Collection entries
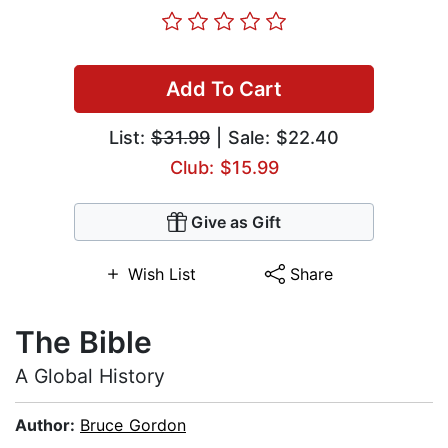
Add To Cart
List:
$31.99
| Sale: $22.40
Club: $15.99
Give as Gift
Wish List
Share
The Bible
A Global History
Author:
Bruce Gordon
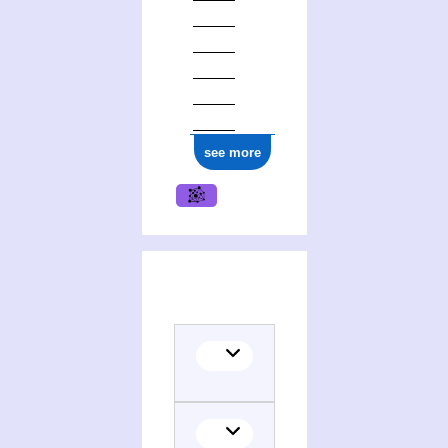
see more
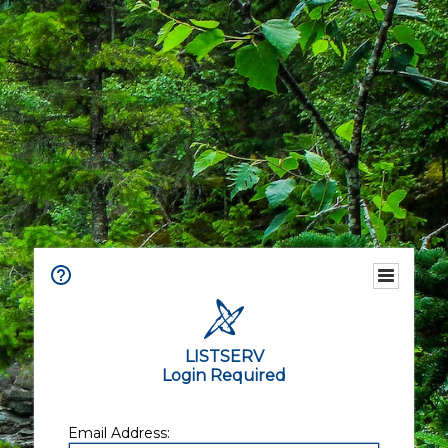
LISTSERV
Login Required
Email Address:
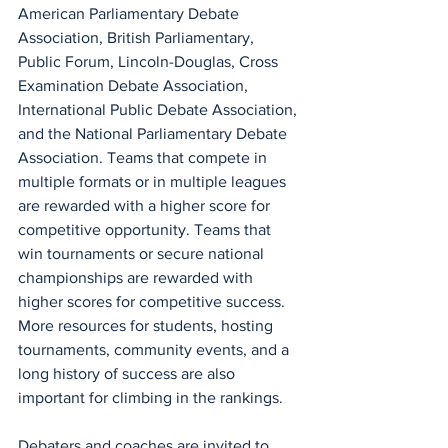
American Parliamentary Debate 
Association, British Parliamentary,  
Public Forum, Lincoln-Douglas, Cross 
Examination Debate Association, 
International Public Debate Association, 
and the National Parliamentary Debate 
Association. Teams that compete in 
multiple formats or in multiple leagues 
are rewarded with a higher score for 
competitive opportunity. Teams that 
win tournaments or secure national 
championships are rewarded with 
higher scores for competitive success. 
More resources for students, hosting 
tournaments, community events, and a 
long history of success are also 
important for climbing in the rankings.
Debaters and coaches are invited to 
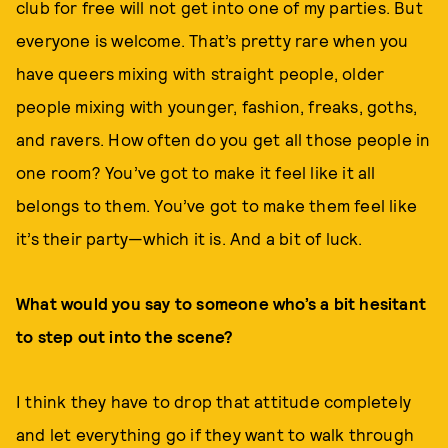
club for free will not get into one of my parties. But
everyone is welcome. That’s pretty rare when you
have queers mixing with straight people, older
people mixing with younger, fashion, freaks, goths,
and ravers. How often do you get all those people in
one room? You’ve got to make it feel like it all
belongs to them. You’ve got to make them feel like
it’s their party—which it is. And a bit of luck.
What would you say to someone who’s a bit hesitant
to step out into the scene?
I think they have to drop that attitude completely
and let everything go if they want to walk through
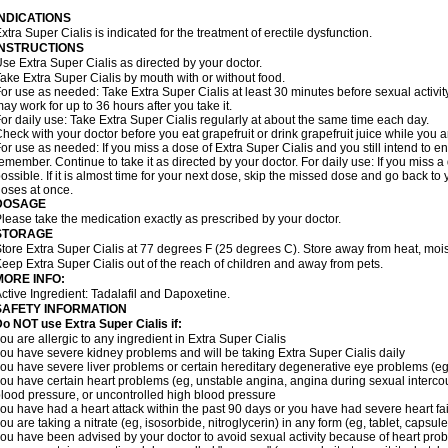
INDICATIONS
xtra Super Cialis is indicated for the treatment of erectile dysfunction.
INSTRUCTIONS
se Extra Super Cialis as directed by your doctor.
ake Extra Super Cialis by mouth with or without food.
or use as needed: Take Extra Super Cialis at least 30 minutes before sexual activity
ay work for up to 36 hours after you take it.
or daily use: Take Extra Super Cialis regularly at about the same time each day.
heck with your doctor before you eat grapefruit or drink grapefruit juice while you a
or use as needed: If you miss a dose of Extra Super Cialis and you still intend to en
emember. Continue to take it as directed by your doctor. For daily use: If you miss a 
ossible. If it is almost time for your next dose, skip the missed dose and go back t
oses at once.
DOSAGE
lease take the medication exactly as prescribed by your doctor.
STORAGE
tore Extra Super Cialis at 77 degrees F (25 degrees C). Store away from heat, moist
eep Extra Super Cialis out of the reach of children and away from pets.
MORE INFO:
ctive Ingredient: Tadalafil and Dapoxetine.
SAFETY INFORMATION
Do NOT use Extra Super
Cialis
if:
ou are allergic to any ingredient in
Extra Super
Cialis
ou have severe kidney problems and will be taking
Extra Super
Cialis
daily
ou have severe liver problems or certain hereditary degenerative eye problems (eg,
ou have certain heart problems (eg, unstable angina, angina during sexual intercou
lood pressure, or uncontrolled high blood pressure
ou have had a heart attack within the past 90 days or you have had severe heart fai
ou are taking a nitrate (eg, isosorbide, nitroglycerin) in any form (eg, tablet, capsul
ou have been advised by your doctor to avoid sexual activity because of heart pro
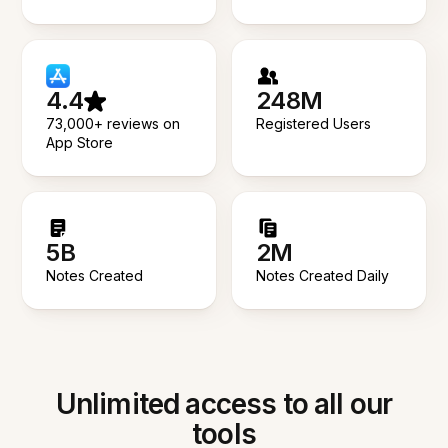
4.4
248M
73,000+ reviews on
Registered Users
App Store
5B
2M
Notes Created
Notes Created Daily
Unlimited access to all our
tools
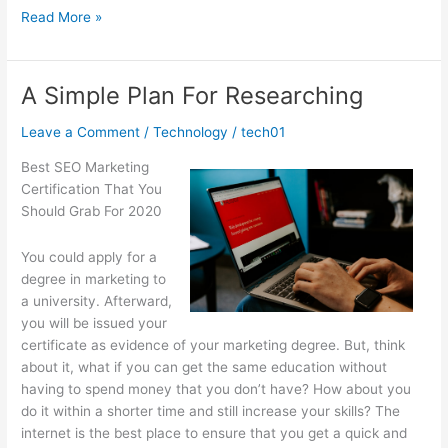
Practical
Read More »
and
Helpful
Tips:
A Simple Plan For Researching
Leave a Comment
/
Technology
/
tech01
Best SEO Marketing
Certification That You
Should Grab For 2020
You could apply for a
degree in marketing to
a university. Afterward,
you will be issued your
certificate as evidence of your marketing degree. But, think
about it, what if you can get the same education without
having to spend money that you don’t have? How about you
do it within a shorter time and still increase your skills? The
internet is the best place to ensure that you get a quick and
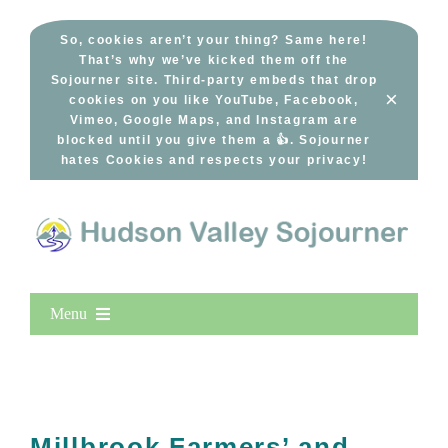
Skip
to
So, cookies aren’t your thing? Same here!
That’s why we’ve kicked them off the
content
Sojourner site. Third-party embeds that drop
×
cookies on you like YouTube, Facebook,
Vimeo, Google Maps, and Instagram are
blocked until you give them a 👍. Sojourner
hates Cookies and respects your privacy!
Menu
Home
New Entries
Popular
Millbrook Farmers’ and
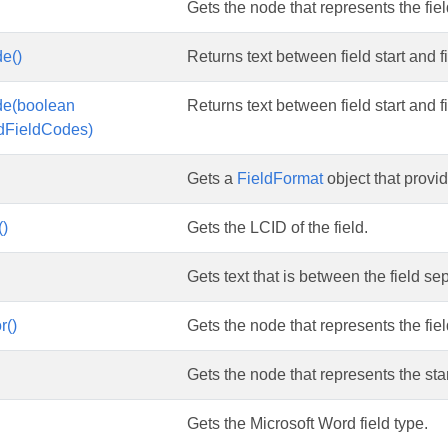
Gets the node that represents the fie
e()
Returns text between field start and fi
de(boolean
Returns text between field start and fi
ldFieldCodes)
Gets a
FieldFormat
object that provid
()
Gets the LCID of the field.
Gets text that is between the field se
r()
Gets the node that represents the fiel
Gets the node that represents the start
Gets the Microsoft Word field type.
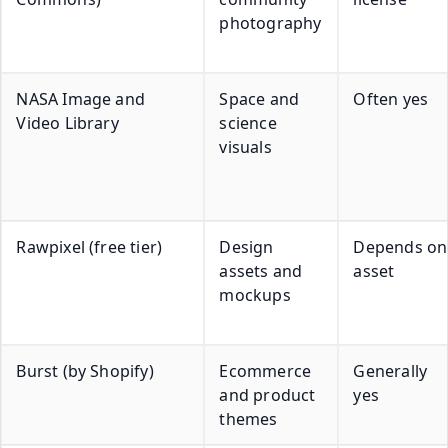
photography
NASA Image and
Space and
Often yes
Video Library
science
visuals
Rawpixel (free tier)
Design
Depends on
assets and
asset
mockups
Burst (by Shopify)
Ecommerce
Generally
and product
yes
themes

**Assignment:** Look through the data above. Each line containing the word "competitive" needs to be copied.

**Your solution:**
competitive opportunity. Teams that 
higher scores for competitive success. 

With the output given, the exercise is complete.